Tatsuya Kato arrived at around 11 a.m. and entered with a defense lawyer and translator. The questioning was expected to focus on whether an article written by Kato, 48, defamed Park. The office has issued a travel ban on Kato.

A conservative civic organization filed a defamation suit against the bureau on Aug. 9 for the article, which was carried in the online edition of the conservative daily on Aug. 3.

Citing rumors in the stock brokerage industry and a South Korean newspaper, Kato suggested in the article that Park, who is single, was not at the presidential office during a seven-hour period on the day in April when the Sewol ferry capsized off the country's southwest coast and may have been secretly meeting with a recently divorced former aide.
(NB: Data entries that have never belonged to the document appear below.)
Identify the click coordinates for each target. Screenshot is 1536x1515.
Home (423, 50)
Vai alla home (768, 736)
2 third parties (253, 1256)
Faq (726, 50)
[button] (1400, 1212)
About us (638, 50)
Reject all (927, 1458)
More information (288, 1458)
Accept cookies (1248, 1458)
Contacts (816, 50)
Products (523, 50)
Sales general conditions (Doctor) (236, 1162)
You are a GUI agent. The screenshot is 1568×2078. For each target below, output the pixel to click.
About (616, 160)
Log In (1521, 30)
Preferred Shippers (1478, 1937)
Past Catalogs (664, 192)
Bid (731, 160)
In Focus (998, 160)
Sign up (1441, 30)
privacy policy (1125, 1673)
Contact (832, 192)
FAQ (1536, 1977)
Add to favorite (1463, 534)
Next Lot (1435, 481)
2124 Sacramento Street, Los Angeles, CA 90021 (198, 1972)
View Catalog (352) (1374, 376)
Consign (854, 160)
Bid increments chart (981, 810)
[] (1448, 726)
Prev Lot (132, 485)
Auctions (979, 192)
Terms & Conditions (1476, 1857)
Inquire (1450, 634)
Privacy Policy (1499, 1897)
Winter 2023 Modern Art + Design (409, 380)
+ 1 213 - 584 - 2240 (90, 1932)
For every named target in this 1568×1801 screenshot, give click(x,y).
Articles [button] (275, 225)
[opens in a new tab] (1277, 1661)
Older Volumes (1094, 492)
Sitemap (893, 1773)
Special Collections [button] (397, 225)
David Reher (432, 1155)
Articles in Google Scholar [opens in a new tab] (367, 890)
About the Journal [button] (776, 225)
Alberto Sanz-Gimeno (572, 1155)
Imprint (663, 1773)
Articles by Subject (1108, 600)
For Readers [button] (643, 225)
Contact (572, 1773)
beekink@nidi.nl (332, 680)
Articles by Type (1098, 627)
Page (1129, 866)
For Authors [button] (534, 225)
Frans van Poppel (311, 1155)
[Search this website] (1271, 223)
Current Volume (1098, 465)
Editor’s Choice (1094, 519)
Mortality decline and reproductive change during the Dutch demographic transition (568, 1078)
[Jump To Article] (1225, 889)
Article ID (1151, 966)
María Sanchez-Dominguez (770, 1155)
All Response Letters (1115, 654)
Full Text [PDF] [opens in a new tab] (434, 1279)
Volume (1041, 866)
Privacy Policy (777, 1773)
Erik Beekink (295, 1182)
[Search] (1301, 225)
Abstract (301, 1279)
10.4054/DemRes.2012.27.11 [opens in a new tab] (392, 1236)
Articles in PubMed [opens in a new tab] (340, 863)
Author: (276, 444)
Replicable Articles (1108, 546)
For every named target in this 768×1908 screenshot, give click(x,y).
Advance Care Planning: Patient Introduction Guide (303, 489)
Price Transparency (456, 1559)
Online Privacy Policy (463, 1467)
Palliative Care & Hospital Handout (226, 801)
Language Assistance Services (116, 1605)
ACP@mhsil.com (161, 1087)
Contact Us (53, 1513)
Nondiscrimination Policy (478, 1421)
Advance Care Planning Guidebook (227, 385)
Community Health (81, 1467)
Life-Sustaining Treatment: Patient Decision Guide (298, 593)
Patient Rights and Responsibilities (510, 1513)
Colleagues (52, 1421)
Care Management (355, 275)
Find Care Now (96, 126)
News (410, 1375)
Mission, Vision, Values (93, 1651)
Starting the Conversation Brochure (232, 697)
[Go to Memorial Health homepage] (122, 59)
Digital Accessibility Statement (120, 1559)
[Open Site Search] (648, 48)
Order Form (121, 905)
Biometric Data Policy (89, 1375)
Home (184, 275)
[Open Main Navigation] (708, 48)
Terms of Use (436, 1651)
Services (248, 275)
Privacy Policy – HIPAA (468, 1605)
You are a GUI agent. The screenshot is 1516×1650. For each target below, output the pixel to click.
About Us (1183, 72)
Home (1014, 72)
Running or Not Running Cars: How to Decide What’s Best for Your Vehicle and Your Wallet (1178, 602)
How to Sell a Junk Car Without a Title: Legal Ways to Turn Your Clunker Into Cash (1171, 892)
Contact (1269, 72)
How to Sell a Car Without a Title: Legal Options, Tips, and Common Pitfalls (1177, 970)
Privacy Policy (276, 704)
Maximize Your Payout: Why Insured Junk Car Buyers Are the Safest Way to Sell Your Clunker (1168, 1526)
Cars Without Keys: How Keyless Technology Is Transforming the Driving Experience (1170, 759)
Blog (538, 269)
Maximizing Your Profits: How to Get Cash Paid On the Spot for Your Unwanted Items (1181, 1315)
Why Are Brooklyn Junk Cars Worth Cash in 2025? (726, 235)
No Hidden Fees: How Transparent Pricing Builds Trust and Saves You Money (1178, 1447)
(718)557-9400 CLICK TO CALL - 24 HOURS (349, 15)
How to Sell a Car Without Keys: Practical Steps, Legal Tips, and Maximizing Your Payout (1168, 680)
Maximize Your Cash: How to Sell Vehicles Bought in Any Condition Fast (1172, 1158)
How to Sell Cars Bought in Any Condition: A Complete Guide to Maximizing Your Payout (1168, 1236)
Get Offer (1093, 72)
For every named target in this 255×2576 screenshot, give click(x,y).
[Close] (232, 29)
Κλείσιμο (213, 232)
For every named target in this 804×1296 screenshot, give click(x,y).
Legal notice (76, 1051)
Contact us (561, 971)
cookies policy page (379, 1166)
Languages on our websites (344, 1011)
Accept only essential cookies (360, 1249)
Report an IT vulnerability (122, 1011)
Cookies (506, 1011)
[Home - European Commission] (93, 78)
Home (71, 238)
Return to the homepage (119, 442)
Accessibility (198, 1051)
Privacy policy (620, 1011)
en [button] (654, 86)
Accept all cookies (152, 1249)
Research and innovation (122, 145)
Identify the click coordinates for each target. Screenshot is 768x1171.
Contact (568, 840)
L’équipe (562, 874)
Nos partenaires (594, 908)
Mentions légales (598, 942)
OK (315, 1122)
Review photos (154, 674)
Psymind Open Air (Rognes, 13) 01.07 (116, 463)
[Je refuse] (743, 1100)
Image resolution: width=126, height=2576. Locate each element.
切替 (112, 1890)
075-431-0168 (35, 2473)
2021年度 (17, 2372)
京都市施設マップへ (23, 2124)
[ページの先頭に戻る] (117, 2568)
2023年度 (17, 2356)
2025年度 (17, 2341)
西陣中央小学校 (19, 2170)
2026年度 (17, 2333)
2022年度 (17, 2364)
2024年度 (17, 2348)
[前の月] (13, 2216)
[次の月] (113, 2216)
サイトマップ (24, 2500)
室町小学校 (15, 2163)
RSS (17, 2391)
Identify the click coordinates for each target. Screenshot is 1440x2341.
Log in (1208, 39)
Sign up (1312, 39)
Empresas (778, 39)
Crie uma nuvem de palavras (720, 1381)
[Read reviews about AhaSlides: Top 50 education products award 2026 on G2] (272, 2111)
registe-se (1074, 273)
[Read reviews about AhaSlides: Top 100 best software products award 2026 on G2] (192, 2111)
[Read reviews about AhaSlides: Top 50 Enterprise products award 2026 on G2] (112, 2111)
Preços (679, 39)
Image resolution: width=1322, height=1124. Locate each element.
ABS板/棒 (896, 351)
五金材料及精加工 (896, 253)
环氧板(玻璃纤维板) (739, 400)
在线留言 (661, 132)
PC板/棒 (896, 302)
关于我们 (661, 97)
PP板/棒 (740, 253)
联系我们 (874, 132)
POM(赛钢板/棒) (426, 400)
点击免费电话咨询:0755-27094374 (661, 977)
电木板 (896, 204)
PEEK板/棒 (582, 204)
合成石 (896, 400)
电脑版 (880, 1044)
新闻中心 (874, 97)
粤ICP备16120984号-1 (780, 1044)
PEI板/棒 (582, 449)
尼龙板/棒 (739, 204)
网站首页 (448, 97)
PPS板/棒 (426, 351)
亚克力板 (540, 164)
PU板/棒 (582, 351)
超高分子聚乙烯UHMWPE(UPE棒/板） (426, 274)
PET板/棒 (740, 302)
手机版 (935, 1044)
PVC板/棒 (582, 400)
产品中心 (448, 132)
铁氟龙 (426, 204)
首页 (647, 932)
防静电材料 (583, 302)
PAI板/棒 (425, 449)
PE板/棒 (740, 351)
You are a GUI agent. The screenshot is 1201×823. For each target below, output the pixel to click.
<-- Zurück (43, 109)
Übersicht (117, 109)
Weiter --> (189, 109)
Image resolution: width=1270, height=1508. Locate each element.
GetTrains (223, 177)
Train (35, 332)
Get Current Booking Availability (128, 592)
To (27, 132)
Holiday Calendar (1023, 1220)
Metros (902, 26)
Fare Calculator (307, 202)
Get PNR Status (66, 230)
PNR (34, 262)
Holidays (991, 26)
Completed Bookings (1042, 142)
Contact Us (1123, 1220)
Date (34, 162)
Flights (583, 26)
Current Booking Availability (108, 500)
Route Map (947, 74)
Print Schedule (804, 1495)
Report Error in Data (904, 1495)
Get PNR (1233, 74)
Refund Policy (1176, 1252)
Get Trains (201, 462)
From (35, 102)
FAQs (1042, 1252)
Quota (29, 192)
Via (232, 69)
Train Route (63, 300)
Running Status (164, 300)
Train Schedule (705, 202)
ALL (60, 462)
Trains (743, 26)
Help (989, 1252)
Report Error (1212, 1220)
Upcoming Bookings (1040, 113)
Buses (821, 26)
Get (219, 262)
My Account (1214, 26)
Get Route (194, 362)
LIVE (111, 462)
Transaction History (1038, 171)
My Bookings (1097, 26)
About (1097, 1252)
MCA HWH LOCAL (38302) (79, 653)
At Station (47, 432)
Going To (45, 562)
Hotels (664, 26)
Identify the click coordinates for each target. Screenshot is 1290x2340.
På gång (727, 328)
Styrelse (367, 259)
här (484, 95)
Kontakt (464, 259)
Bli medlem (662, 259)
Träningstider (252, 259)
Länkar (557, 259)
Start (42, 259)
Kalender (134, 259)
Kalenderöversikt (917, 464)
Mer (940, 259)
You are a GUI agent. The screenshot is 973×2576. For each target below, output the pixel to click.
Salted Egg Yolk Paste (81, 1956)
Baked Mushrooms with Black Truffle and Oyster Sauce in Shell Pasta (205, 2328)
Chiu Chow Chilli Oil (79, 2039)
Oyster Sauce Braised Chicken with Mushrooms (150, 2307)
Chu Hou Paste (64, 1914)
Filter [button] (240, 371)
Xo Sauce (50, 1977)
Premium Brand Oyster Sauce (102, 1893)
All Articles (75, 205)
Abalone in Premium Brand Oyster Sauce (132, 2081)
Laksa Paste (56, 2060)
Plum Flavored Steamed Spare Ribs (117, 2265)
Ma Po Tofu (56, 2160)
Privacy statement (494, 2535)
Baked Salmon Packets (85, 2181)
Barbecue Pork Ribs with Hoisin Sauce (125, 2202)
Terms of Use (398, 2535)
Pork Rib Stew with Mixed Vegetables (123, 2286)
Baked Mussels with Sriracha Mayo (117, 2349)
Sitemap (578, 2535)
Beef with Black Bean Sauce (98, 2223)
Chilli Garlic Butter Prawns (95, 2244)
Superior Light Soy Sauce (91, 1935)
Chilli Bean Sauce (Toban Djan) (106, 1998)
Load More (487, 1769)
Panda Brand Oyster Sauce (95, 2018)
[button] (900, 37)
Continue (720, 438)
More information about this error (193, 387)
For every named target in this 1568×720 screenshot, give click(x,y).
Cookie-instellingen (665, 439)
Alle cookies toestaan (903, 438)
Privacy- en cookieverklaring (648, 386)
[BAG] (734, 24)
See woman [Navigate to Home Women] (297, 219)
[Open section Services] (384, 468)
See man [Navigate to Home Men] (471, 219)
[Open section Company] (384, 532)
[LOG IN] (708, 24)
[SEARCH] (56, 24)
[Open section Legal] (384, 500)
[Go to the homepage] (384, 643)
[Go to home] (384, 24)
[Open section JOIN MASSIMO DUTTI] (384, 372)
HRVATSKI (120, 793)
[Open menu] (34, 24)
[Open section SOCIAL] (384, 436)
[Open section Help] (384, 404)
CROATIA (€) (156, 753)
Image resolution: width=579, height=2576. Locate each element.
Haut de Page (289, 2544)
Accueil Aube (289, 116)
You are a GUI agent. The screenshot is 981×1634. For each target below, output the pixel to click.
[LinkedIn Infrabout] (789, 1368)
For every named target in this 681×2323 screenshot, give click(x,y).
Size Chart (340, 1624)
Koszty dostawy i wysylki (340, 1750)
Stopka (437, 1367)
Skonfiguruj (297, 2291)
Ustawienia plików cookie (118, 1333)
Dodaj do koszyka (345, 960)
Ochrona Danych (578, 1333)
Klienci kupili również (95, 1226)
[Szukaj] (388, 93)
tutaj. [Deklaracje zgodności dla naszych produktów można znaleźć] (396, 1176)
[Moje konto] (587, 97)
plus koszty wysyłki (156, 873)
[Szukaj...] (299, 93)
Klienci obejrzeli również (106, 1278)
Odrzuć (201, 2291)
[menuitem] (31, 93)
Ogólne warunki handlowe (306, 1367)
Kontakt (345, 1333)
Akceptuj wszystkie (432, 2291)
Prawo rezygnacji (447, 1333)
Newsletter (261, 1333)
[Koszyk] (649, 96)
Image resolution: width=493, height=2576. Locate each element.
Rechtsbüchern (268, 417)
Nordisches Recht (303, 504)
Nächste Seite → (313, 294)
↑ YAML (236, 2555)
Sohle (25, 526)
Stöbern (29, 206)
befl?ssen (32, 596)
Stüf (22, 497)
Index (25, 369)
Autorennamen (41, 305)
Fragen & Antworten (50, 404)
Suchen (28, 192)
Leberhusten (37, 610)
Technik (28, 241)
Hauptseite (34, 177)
Around 300 people perished in the accident.

The presidential office has dismissed the rumors and the article.

Sankei Shimbun said in a statement that its report was based on information contained in statements made in South Korea's National Assembly and in a column in a South Korean newspaper.

The questioning by South Korean prosecutors of a Japanese journalist over reporting activities was the first since 1993, when the then-bureau chief of Japan's Fuji Television was arrested by prosecutors on suspicion of receiving classified military intelligence from a South Korean naval intelligence officer. He was convicted and deported the following year.